Lewis' way to a new band had been paved by still another music figure from Tulsa, Gordon Shryock, who worked in the Los Angeles music industry when Lewis began thinking about moving to Oklahoma. Shryock not only encouraged him, but suggested another member, Billy Cowsill, who had left his popular family band, the Cowsills.

"I knew Cowsill because he'd been a Playboy," Lewis says. "I believe it was in '69. We were going over to Hawaii and playing for eight days, and I needed a guitar player, so I just asked him. I had no idea Gordon wanted him in the band. So when he mentioned him, I said, 'Yeah. Yeah. He's pretty good.' "

So, with two well-known recording artists as frontmen, Shryock assembled the rest of Medicine by drawing from the thriving Tulsa music scene - the husband-and-wife duo of Larry and Ann Bell (on keyboards and vocals, respectively) and a rhythm section consisting of two drummers, Bill Boatman (who had worked in a later version of the Playboys) and Gary Sanders, along with percussionist Valentino Pina. Lewis brought in singer Dennis Janes, whom he describes as "a friend of mine from LA who always wanted to sing, so I gave him a shot. He ended up as just a background vocalist with Ann and Larry Bell."

At one point, many of the band members, including Lewis, lived in the house of Shryock's mother.

"That was at 21st and Zunis," he says with a laugh. "I don't know how I even remember that."

Lewis was installed as the band's lead guitarist with Cowsill the primary vocalist.
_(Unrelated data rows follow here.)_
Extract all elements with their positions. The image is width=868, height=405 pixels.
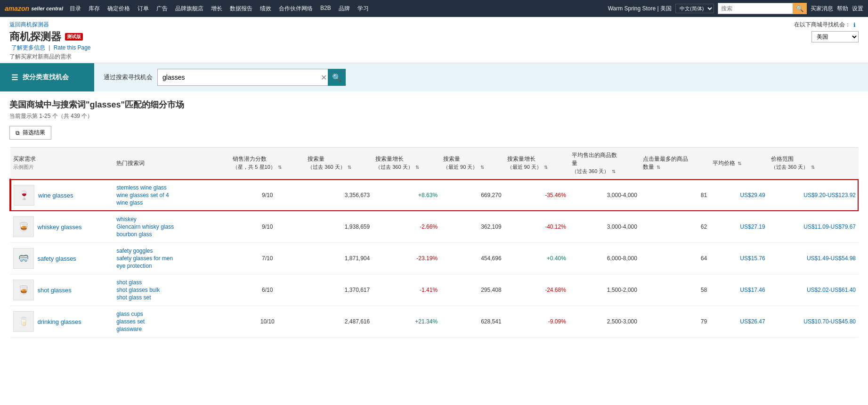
keyword-link[interactable]: stemless wine glass — [116, 184, 227, 191]
avg-price-value: US$29.49 — [740, 192, 765, 198]
th-avg-sold[interactable]: 平均售出的商品数量 （过去 360 天） ⇅ — [569, 148, 640, 180]
avg-price-value: US$27.19 — [740, 223, 765, 230]
th-product: 买家需求 示例图片 — [10, 148, 114, 180]
keyword-link[interactable]: shot glass — [116, 279, 227, 286]
th-avg-price[interactable]: 平均价格 ⇅ — [710, 148, 768, 180]
nav-link-订单[interactable]: 订单 — [138, 5, 149, 13]
product-cell-shot-glasses: 🥃 shot glasses — [10, 274, 114, 306]
nav-link-库存[interactable]: 库存 — [89, 5, 100, 13]
nav-link-B2B[interactable]: B2B — [320, 5, 331, 13]
nav-link-品牌旗舰店[interactable]: 品牌旗舰店 — [175, 5, 203, 13]
filter-button[interactable]: ⧉ 筛选结果 — [9, 126, 51, 140]
th-top-items[interactable]: 点击量最多的商品数量 ⇅ — [640, 148, 710, 180]
score-cell-whiskey-glasses: 9/10 — [230, 211, 305, 243]
score-value: 10/10 — [260, 318, 275, 325]
avg-price-cell-safety-glasses: US$15.76 — [710, 243, 768, 274]
nav-right-link[interactable]: 买家消息 — [811, 5, 833, 13]
product-name-shot-glasses[interactable]: shot glasses — [38, 287, 72, 294]
search-input[interactable] — [157, 69, 346, 86]
search-submit-button[interactable]: 🔍 — [328, 69, 346, 86]
keyword-link[interactable]: glassware — [116, 326, 227, 332]
category-label: 按分类查找机会 — [23, 73, 69, 82]
marketplace-info-icon[interactable]: ℹ — [853, 22, 856, 28]
table-row: 🥽 safety glasses safety gogglessafety gl… — [10, 243, 859, 274]
product-cell-wine-glasses: 🍷 wine glasses — [10, 179, 114, 211]
price-range-value: US$1.49-US$54.98 — [807, 255, 856, 262]
nav-link-学习[interactable]: 学习 — [357, 5, 369, 13]
top-nav-right: Warm Spring Store | 美国 中文(简体) 🔍 买家消息帮助设置 — [608, 3, 863, 14]
th-search-vol-90[interactable]: 搜索量 （最近 90 天） ⇅ — [440, 148, 504, 180]
nav-link-目录[interactable]: 目录 — [70, 5, 81, 13]
nav-link-合作伙伴网络[interactable]: 合作伙伴网络 — [279, 5, 313, 13]
back-link[interactable]: 返回商机探测器 — [9, 21, 49, 28]
keyword-link[interactable]: shot glasses bulk — [116, 287, 227, 293]
keyword-link[interactable]: shot glass set — [116, 294, 227, 301]
avg-price-value: US$17.46 — [740, 287, 765, 293]
nav-right-link[interactable]: 帮助 — [837, 5, 848, 13]
keyword-link[interactable]: glass cups — [116, 311, 227, 317]
rate-page-link[interactable]: Rate this Page — [54, 44, 91, 51]
nav-link-确定价格[interactable]: 确定价格 — [107, 5, 130, 13]
nav-search-input[interactable] — [718, 3, 793, 14]
lang-select[interactable]: 中文(简体) — [675, 4, 714, 13]
search-vol-90-cell-safety-glasses: 454,696 — [440, 243, 504, 274]
nav-right-link[interactable]: 设置 — [852, 5, 863, 13]
keyword-link[interactable]: eye protection — [116, 263, 227, 269]
product-name-whiskey-glasses[interactable]: whiskey glasses — [38, 223, 82, 231]
table-row: 🥃 shot glasses shot glassshot glasses bu… — [10, 274, 859, 306]
nav-link-广告[interactable]: 广告 — [156, 5, 168, 13]
price-range-value: US$2.02-US$61.40 — [807, 287, 856, 293]
keyword-link[interactable]: glasses set — [116, 318, 227, 325]
avg-sold-cell-wine-glasses: 3,000-4,000 — [569, 179, 640, 211]
top-items-cell-whiskey-glasses: 62 — [640, 211, 710, 243]
nav-link-增长[interactable]: 增长 — [211, 5, 222, 13]
category-panel[interactable]: ☰ 按分类查找机会 — [0, 63, 94, 91]
clear-search-button[interactable]: ✕ — [321, 73, 327, 82]
keyword-link[interactable]: safety goggles — [116, 248, 227, 254]
th-price-range[interactable]: 价格范围 （过去 360 天） ⇅ — [768, 148, 859, 180]
th-score[interactable]: 销售潜力分数 （星，共 5 星10） ⇅ — [230, 148, 305, 180]
page-title: 商机探测器 — [9, 30, 61, 44]
results-table: 买家需求 示例图片 热门搜索词 销售潜力分数 （星，共 5 星10） ⇅ 搜索量… — [9, 147, 859, 338]
score-cell-wine-glasses: 9/10 — [230, 179, 305, 211]
product-cell-drinking-glasses: 🥛 drinking glasses — [10, 306, 114, 338]
th-search-growth-90[interactable]: 搜索量增长 （最近 90 天） ⇅ — [504, 148, 569, 180]
nav-search-button[interactable]: 🔍 — [793, 3, 807, 14]
keyword-link[interactable]: whiskey — [116, 216, 227, 223]
store-selector[interactable]: Warm Spring Store | 美国 — [608, 5, 672, 13]
growth-90-value: -40.12% — [545, 223, 566, 230]
search-vol-90-cell-drinking-glasses: 628,541 — [440, 306, 504, 338]
keyword-link[interactable]: wine glasses set of 4 — [116, 192, 227, 198]
marketplace-select[interactable]: 美国 加拿大 英国 德国 日本 — [811, 31, 859, 42]
marketplace-label: 在以下商城寻找机会： — [794, 21, 851, 29]
product-image-safety-glasses: 🥽 — [13, 248, 34, 269]
nav-link-数据报告[interactable]: 数据报告 — [230, 5, 252, 13]
search-growth-cell-whiskey-glasses: -2.66% — [373, 211, 440, 243]
page-subtitle: 了解买家对新商品的需求 — [9, 53, 859, 61]
filter-icon: ⧉ — [16, 130, 20, 136]
th-search-vol[interactable]: 搜索量 （过去 360 天） ⇅ — [305, 148, 373, 180]
main-content: 美国商城中与搜索词"glasses"匹配的细分市场 当前显示第 1-25 个（共… — [0, 91, 868, 345]
nav-link-绩效[interactable]: 绩效 — [260, 5, 271, 13]
product-name-safety-glasses[interactable]: safety glasses — [38, 255, 76, 262]
product-image-shot-glasses: 🥃 — [13, 280, 34, 300]
top-items-cell-wine-glasses: 81 — [640, 179, 710, 211]
product-name-drinking-glasses[interactable]: drinking glasses — [38, 318, 81, 325]
search-input-wrapper: ✕ 🔍 — [157, 69, 346, 86]
search-growth-90-cell-safety-glasses: +0.40% — [504, 243, 569, 274]
th-search-growth[interactable]: 搜索量增长 （过去 360 天） ⇅ — [373, 148, 440, 180]
logo[interactable]: amazon seller central — [5, 5, 63, 12]
nav-links-right: 买家消息帮助设置 — [811, 5, 863, 13]
price-range-value: US$11.09-US$79.67 — [803, 223, 856, 230]
results-subtitle: 当前显示第 1-25 个（共 439 个） — [9, 112, 859, 120]
product-name-wine-glasses[interactable]: wine glasses — [38, 192, 73, 199]
learn-more-link[interactable]: 了解更多信息 — [11, 44, 45, 51]
keyword-link[interactable]: bourbon glass — [116, 231, 227, 238]
table-row: 🥛 drinking glasses glass cupsglasses set… — [10, 306, 859, 338]
keyword-link[interactable]: Glencairn whisky glass — [116, 223, 227, 230]
nav-link-品牌[interactable]: 品牌 — [339, 5, 350, 13]
keyword-link[interactable]: wine glass — [116, 199, 227, 206]
keyword-link[interactable]: safety glasses for men — [116, 255, 227, 262]
growth-90-value: +0.40% — [547, 255, 566, 262]
table-header-row: 买家需求 示例图片 热门搜索词 销售潜力分数 （星，共 5 星10） ⇅ 搜索量… — [10, 148, 859, 180]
"He sang all the leads on the original material we did," Lewis says. "But even if I didn't want to, I had to do my hits because people knew me and they wanted to hear those tunes. I was geared more toward original music for Medicine, but out of all my hits, I picked out the four biggest ones, and we mixed them in with the original stuff."

Medicine, he adds, "played mostly club gigs and outside festivals. We drove to Kansas and Nebraska, to places I guess were concert halls. They were huge, but everybody danced. There was no seating."

When he didn't work with the band, Lewis sometimes performed with other musicians around town, including the then-queen of the Tulsa club scene, vocalist Gus Hardin.

"I sat in on drums, though," he says. "Those were way better guitar players than me. I didn't even want to try it."

Even with a good number of jobs coming along, there were simply too many musicians in Medicine for anyone to make any real money. So Shryock, Medicine's business manager and bassist, tried to raise the stakes by getting a corporate sponsorship, even though, Lewis says with a chuckle, "we were a little too scruffy for that. We all met in a suite in a Marriott somewhere and talked to the bosses, and they just didn't go for it. So there we were. And pretty soon everybody, one by one, just started falling out."

(An advertising poster from late 1970, with some of the members' photos blacked out, has sometimes raised the notion that three of the dropouts were Karstein, J.J. Cale and Jimmy Markham. None of those noted Tulsa musicians, however, was a member of Medicine.)

"When it failed," Lewis says, "it was over, and I just had to start from the bottom and get another set of Playboys."